The new energy annual deployment numbers of erstwhile “green technology” is now in the trillions, as modern large-scale energy production continues its rapid move from extraction to manufacturing. Bloomberg New Energy Finance (BNEF) noted this month that investment in new energy technology – mostly wind, solar, EVs, batteries — reached over a trillion dollars in a single year for the first time.
Although investment in electric vehicles (EVs) is 50% of the growth, and contrarians will argue what about the continued investment in conventional cars, the surge in wind and solar technology alone is already outpacing global capital expenditure in oil and gas for the first time ever and at what blistering pace.
And in the case of wind and solar power (20% pa growth) and EVs (50% pa growth) the surge in new energy development at this scale pushes it to the centre of global industrial strategy.
It will not be too long before building a new home without solar will be seen to be as quaint and old-fashioned as putting a house on the market with an outside toilet, but in the meantime this ‘market failure’ to deliver low energy buildings for customers has created the need for regulation.

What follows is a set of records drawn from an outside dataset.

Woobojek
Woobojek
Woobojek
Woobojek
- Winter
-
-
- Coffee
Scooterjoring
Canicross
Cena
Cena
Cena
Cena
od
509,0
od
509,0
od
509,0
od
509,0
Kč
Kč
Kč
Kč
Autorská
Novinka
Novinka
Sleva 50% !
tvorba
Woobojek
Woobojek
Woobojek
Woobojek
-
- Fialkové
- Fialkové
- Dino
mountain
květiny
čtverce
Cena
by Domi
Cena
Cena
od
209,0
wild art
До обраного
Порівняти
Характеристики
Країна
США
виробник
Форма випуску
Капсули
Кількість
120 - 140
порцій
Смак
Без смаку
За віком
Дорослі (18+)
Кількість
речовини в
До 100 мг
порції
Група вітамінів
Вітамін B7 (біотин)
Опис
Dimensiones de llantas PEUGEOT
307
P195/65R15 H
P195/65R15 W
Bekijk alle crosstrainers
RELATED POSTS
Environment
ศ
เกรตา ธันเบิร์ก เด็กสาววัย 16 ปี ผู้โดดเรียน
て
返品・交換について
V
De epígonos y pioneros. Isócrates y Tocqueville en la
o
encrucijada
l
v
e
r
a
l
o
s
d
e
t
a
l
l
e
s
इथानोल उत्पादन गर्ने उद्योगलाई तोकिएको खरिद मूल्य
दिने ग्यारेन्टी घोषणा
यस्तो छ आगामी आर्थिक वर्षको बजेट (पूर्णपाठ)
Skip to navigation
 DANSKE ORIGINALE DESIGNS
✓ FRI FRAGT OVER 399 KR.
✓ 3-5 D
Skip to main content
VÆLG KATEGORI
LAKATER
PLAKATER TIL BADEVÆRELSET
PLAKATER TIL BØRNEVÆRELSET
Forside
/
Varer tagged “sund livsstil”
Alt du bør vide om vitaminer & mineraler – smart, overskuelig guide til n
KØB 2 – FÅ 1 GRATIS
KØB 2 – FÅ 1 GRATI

Building Regulations are intended to do just this job – enforcing a minimum level of energy efficiency on new homes.Step forward the government’s “Future Homes Standard”, proposing a road map for building regulations that will result in homes in England being built to, yep, you guessed it, “World Leading” standards of energy efficiency.
The changes will be made in two steps. New 2021 Building Regulations Part L will be written into law in the Autumn and will come into force from June 2022, followed by a second update to Part L to deliver the Future Homes standard with a target that this is in force by 2025. This may be coupled to separate legislation that prevents the connection of new developments to the gas network, which the Energy White Paper published in December proposed.
No longer at the fringes as a “green alternative”, the new technologies are at the forefront of the UK’s and the rest of the world’s major economic powers.
Those major economic powers are thus reacting to this reality. So, If someone mentions to you this year that wind, solar, EVs and batteries are just fringe green technologies you might want to take them aside and say: “Really? It’s time to move on.”